*** Opening of RAW DATA ***
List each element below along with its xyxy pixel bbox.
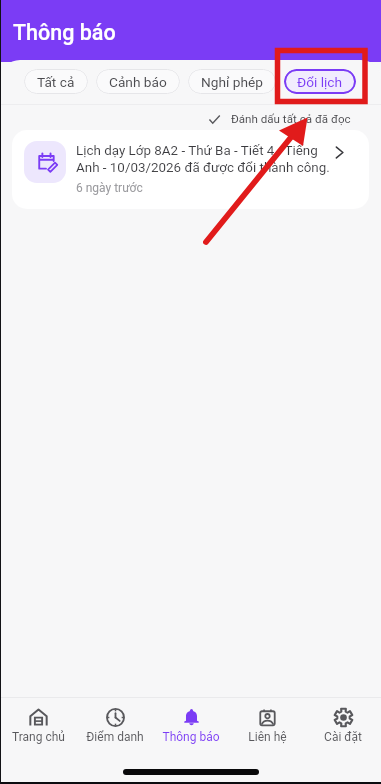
button[interactable]: Liên hệ [229,698,305,744]
button[interactable]: Lịch dạy Lớp 8A2 - Thứ Ba - Tiết 4 - Tiế… [12,130,369,209]
staticText: 6 ngày trước [76,181,143,195]
staticText: Liên hệ [248,730,287,744]
staticText: Thông báo [162,730,220,744]
staticText: Tất cả [37,74,75,90]
button[interactable]: Cảnh báo [96,69,180,94]
button[interactable]: Tất cả [24,69,88,94]
button[interactable]: Nghỉ phép [188,69,276,94]
button[interactable]: Trang chủ [0,698,77,744]
button[interactable]: Đổi lịch [284,69,356,94]
staticText: Cảnh báo [109,74,167,90]
button[interactable]: Thông báo [153,698,229,744]
staticText: Điểm danh [86,730,144,744]
staticText: Cài đặt [324,730,362,744]
staticText: Đổi lịch [297,74,343,90]
staticText: Lịch dạy Lớp 8A2 - Thứ Ba - Tiết 4 - Tiế… [76,143,330,176]
button[interactable]: Đánh dấu tất cả đã đọc [209,108,351,130]
staticText: Đánh dấu tất cả đã đọc [231,112,351,126]
other: Xem chi tiết [333,146,346,159]
staticText: Trang chủ [12,730,65,744]
button[interactable]: Cài đặt [305,698,381,744]
staticText: Thông báo [13,20,116,45]
button[interactable]: Điểm danh [77,698,153,744]
staticText: Nghỉ phép [201,74,263,90]
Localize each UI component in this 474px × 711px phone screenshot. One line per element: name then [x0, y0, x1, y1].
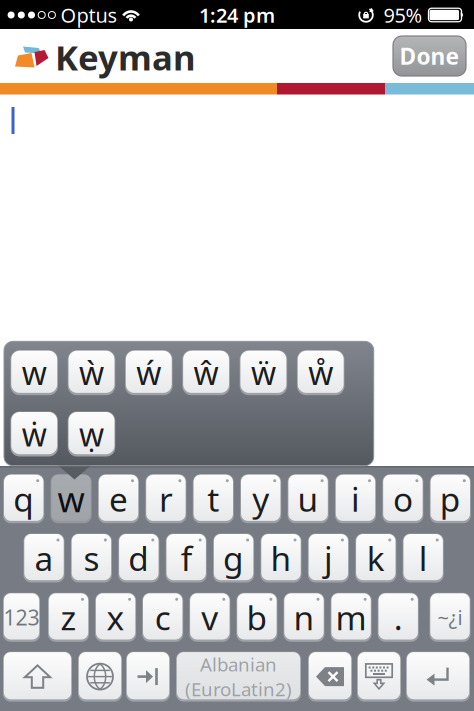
- staticText: ẁ: [79, 352, 104, 394]
- staticText: c: [155, 595, 171, 640]
- staticText: b: [246, 595, 267, 640]
- button[interactable]: Done: [393, 36, 466, 76]
- staticText: i: [351, 477, 360, 521]
- button[interactable]: ẃ: [125, 350, 173, 395]
- staticText: l: [419, 536, 428, 580]
- staticText: x: [107, 595, 125, 640]
- button[interactable]: t: [193, 474, 234, 523]
- button[interactable]: w: [10, 350, 58, 395]
- staticText: Optus: [60, 2, 118, 28]
- button[interactable]: b: [236, 593, 277, 642]
- button[interactable]: x: [95, 593, 136, 642]
- staticText: ẅ: [251, 352, 276, 394]
- button[interactable]: Space: [176, 652, 301, 702]
- staticText: w: [22, 352, 47, 394]
- staticText: n: [294, 595, 314, 640]
- staticText: (EuroLatin2): [185, 677, 292, 701]
- button[interactable]: ~¿i: [430, 593, 470, 642]
- button[interactable]: h: [260, 534, 302, 582]
- button[interactable]: y: [240, 474, 281, 523]
- staticText: t: [207, 477, 219, 521]
- button[interactable]: ŵ: [182, 350, 230, 395]
- staticText: m: [336, 595, 367, 640]
- button[interactable]: ẘ: [297, 350, 344, 395]
- button[interactable]: o: [382, 474, 423, 523]
- staticText: w: [58, 476, 85, 522]
- button[interactable]: ẇ: [10, 412, 58, 456]
- button[interactable]: m: [331, 593, 372, 642]
- staticText: Keyman: [55, 34, 196, 80]
- button[interactable]: f: [166, 534, 207, 582]
- staticText: ŵ: [194, 352, 219, 394]
- staticText: .: [394, 595, 403, 640]
- staticText: Albanian: [200, 652, 277, 677]
- button[interactable]: Shift: [3, 652, 72, 702]
- button[interactable]: e: [98, 474, 139, 523]
- staticText: z: [60, 595, 76, 640]
- button[interactable]: k: [355, 534, 396, 582]
- staticText: a: [34, 536, 54, 580]
- staticText: ẃ: [136, 352, 161, 394]
- button[interactable]: Hide keyboard: [357, 652, 401, 702]
- staticText: v: [201, 595, 218, 640]
- staticText: ẉ: [79, 413, 104, 455]
- button[interactable]: l: [403, 534, 444, 582]
- staticText: Done: [400, 41, 460, 71]
- staticText: e: [109, 477, 128, 521]
- staticText: s: [83, 536, 99, 580]
- staticText: y: [252, 477, 269, 521]
- staticText: o: [393, 477, 413, 521]
- button[interactable]: Delete: [308, 652, 352, 702]
- button[interactable]: Return: [406, 652, 470, 702]
- button[interactable]: c: [142, 593, 183, 642]
- staticText: h: [270, 536, 292, 580]
- staticText: f: [181, 536, 192, 580]
- button[interactable]: w: [51, 474, 92, 523]
- button[interactable]: s: [71, 534, 112, 582]
- button[interactable]: p: [430, 474, 471, 523]
- staticText: q: [13, 477, 34, 521]
- button[interactable]: ẁ: [68, 350, 115, 395]
- button[interactable]: Next keyboard: [78, 652, 122, 702]
- button[interactable]: q: [3, 474, 44, 523]
- button[interactable]: .: [378, 593, 419, 642]
- button[interactable]: r: [145, 474, 186, 523]
- staticText: ẘ: [308, 352, 333, 394]
- staticText: 95%: [384, 2, 422, 28]
- button[interactable]: g: [213, 534, 254, 582]
- button[interactable]: Tab: [126, 652, 170, 702]
- staticText: k: [367, 536, 385, 580]
- staticText: p: [440, 477, 461, 521]
- button[interactable]: ẅ: [240, 350, 287, 395]
- button[interactable]: z: [48, 593, 89, 642]
- button[interactable]: j: [308, 534, 349, 582]
- button[interactable]: a: [24, 534, 64, 582]
- staticText: r: [159, 477, 173, 521]
- staticText: g: [223, 536, 244, 580]
- staticText: ~¿i: [438, 604, 462, 631]
- staticText: u: [298, 477, 319, 521]
- staticText: d: [128, 536, 149, 580]
- button[interactable]: i: [335, 474, 376, 523]
- button[interactable]: 123: [3, 593, 40, 642]
- button[interactable]: ẉ: [68, 412, 115, 456]
- button[interactable]: v: [189, 593, 230, 642]
- staticText: 1:24 pm: [199, 2, 275, 28]
- staticText: j: [324, 536, 333, 580]
- button[interactable]: n: [284, 593, 324, 642]
- staticText: 123: [4, 603, 40, 631]
- staticText: ẇ: [22, 413, 47, 455]
- button[interactable]: d: [118, 534, 159, 582]
- button[interactable]: u: [288, 474, 329, 523]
*** Close of RAW DATA ***
== WHAT YOU SHOULD DO ==
Restate all of the data word for word and include no pictures.

== SOLUTION BELOW ==
List each element below along with its xyxy pixel bbox.
button[interactable]: Liên hệ [229,698,305,744]
button[interactable]: Lịch dạy Lớp 8A2 - Thứ Ba - Tiết 4 - Tiế… [12,130,369,209]
staticText: 6 ngày trước [76,181,143,195]
staticText: Liên hệ [248,730,287,744]
staticText: Thông báo [162,730,220,744]
staticText: Tất cả [37,74,75,90]
button[interactable]: Cảnh báo [96,69,180,94]
button[interactable]: Tất cả [24,69,88,94]
button[interactable]: Nghỉ phép [188,69,276,94]
button[interactable]: Trang chủ [0,698,77,744]
button[interactable]: Đổi lịch [284,69,356,94]
staticText: Cảnh báo [109,74,167,90]
button[interactable]: Thông báo [153,698,229,744]
staticText: Điểm danh [86,730,144,744]
staticText: Cài đặt [324,730,362,744]
staticText: Đổi lịch [297,74,343,90]
staticText: Lịch dạy Lớp 8A2 - Thứ Ba - Tiết 4 - Tiế… [76,143,330,176]
button[interactable]: Đánh dấu tất cả đã đọc [209,108,351,130]
staticText: Đánh dấu tất cả đã đọc [231,112,351,126]
other: Xem chi tiết [333,146,346,159]
staticText: Trang chủ [12,730,65,744]
button[interactable]: Cài đặt [305,698,381,744]
staticText: Thông báo [13,20,116,45]
button[interactable]: Điểm danh [77,698,153,744]
staticText: Nghỉ phép [201,74,263,90]
Localize each UI component in this 474px × 711px phone screenshot. One line per element: name then [x0, y0, x1, y1].
- staticText: ẁ: [79, 352, 104, 394]
- staticText: c: [155, 595, 171, 640]
- staticText: b: [246, 595, 267, 640]
- button[interactable]: Done: [393, 36, 466, 76]
- staticText: i: [351, 477, 360, 521]
- button[interactable]: ẃ: [125, 350, 173, 395]
- staticText: l: [419, 536, 428, 580]
- staticText: x: [107, 595, 125, 640]
- button[interactable]: t: [193, 474, 234, 523]
- button[interactable]: w: [10, 350, 58, 395]
- staticText: Optus: [60, 2, 118, 28]
- button[interactable]: b: [236, 593, 277, 642]
- button[interactable]: x: [95, 593, 136, 642]
- staticText: ẅ: [251, 352, 276, 394]
- button[interactable]: Space: [176, 652, 301, 702]
- staticText: w: [22, 352, 47, 394]
- staticText: n: [294, 595, 314, 640]
- staticText: (EuroLatin2): [185, 677, 292, 701]
- button[interactable]: ~¿i: [430, 593, 470, 642]
- button[interactable]: h: [260, 534, 302, 582]
- button[interactable]: y: [240, 474, 281, 523]
- staticText: t: [207, 477, 219, 521]
- button[interactable]: ŵ: [182, 350, 230, 395]
- staticText: m: [336, 595, 367, 640]
- button[interactable]: ẘ: [297, 350, 344, 395]
- button[interactable]: o: [382, 474, 423, 523]
- staticText: w: [58, 476, 85, 522]
- button[interactable]: ẇ: [10, 412, 58, 456]
- button[interactable]: m: [331, 593, 372, 642]
- staticText: Keyman: [55, 34, 196, 80]
- button[interactable]: f: [166, 534, 207, 582]
- staticText: ŵ: [194, 352, 219, 394]
- staticText: .: [394, 595, 403, 640]
- staticText: Albanian: [200, 652, 277, 677]
- button[interactable]: Shift: [3, 652, 72, 702]
- button[interactable]: e: [98, 474, 139, 523]
- staticText: z: [60, 595, 76, 640]
- button[interactable]: k: [355, 534, 396, 582]
- staticText: a: [34, 536, 54, 580]
- staticText: ẃ: [136, 352, 161, 394]
- button[interactable]: Hide keyboard: [357, 652, 401, 702]
- staticText: v: [201, 595, 218, 640]
- staticText: ẉ: [79, 413, 104, 455]
- button[interactable]: l: [403, 534, 444, 582]
- staticText: Done: [400, 41, 460, 71]
- staticText: e: [109, 477, 128, 521]
- staticText: s: [83, 536, 99, 580]
- staticText: y: [252, 477, 269, 521]
- staticText: o: [393, 477, 413, 521]
- button[interactable]: Delete: [308, 652, 352, 702]
- button[interactable]: Return: [406, 652, 470, 702]
- button[interactable]: c: [142, 593, 183, 642]
- staticText: h: [270, 536, 292, 580]
- staticText: f: [181, 536, 192, 580]
- button[interactable]: w: [51, 474, 92, 523]
- button[interactable]: s: [71, 534, 112, 582]
- button[interactable]: p: [430, 474, 471, 523]
- staticText: q: [13, 477, 34, 521]
- button[interactable]: ẁ: [68, 350, 115, 395]
- button[interactable]: Next keyboard: [78, 652, 122, 702]
- button[interactable]: q: [3, 474, 44, 523]
- button[interactable]: .: [378, 593, 419, 642]
- button[interactable]: r: [145, 474, 186, 523]
- staticText: ẘ: [308, 352, 333, 394]
- staticText: 95%: [384, 2, 422, 28]
- button[interactable]: g: [213, 534, 254, 582]
- button[interactable]: Tab: [126, 652, 170, 702]
- staticText: k: [367, 536, 385, 580]
- staticText: p: [440, 477, 461, 521]
- button[interactable]: ẅ: [240, 350, 287, 395]
- button[interactable]: z: [48, 593, 89, 642]
- button[interactable]: j: [308, 534, 349, 582]
- button[interactable]: a: [24, 534, 64, 582]
- staticText: r: [159, 477, 173, 521]
- staticText: g: [223, 536, 244, 580]
- staticText: ~¿i: [438, 604, 462, 631]
- staticText: u: [298, 477, 319, 521]
- staticText: d: [128, 536, 149, 580]
- button[interactable]: i: [335, 474, 376, 523]
- button[interactable]: 123: [3, 593, 40, 642]
- button[interactable]: ẉ: [68, 412, 115, 456]
- button[interactable]: v: [189, 593, 230, 642]
- staticText: 1:24 pm: [199, 2, 275, 28]
- staticText: j: [324, 536, 333, 580]
- button[interactable]: n: [284, 593, 324, 642]
- staticText: 123: [4, 603, 40, 631]
- staticText: ẇ: [22, 413, 47, 455]
- button[interactable]: d: [118, 534, 159, 582]
- button[interactable]: u: [288, 474, 329, 523]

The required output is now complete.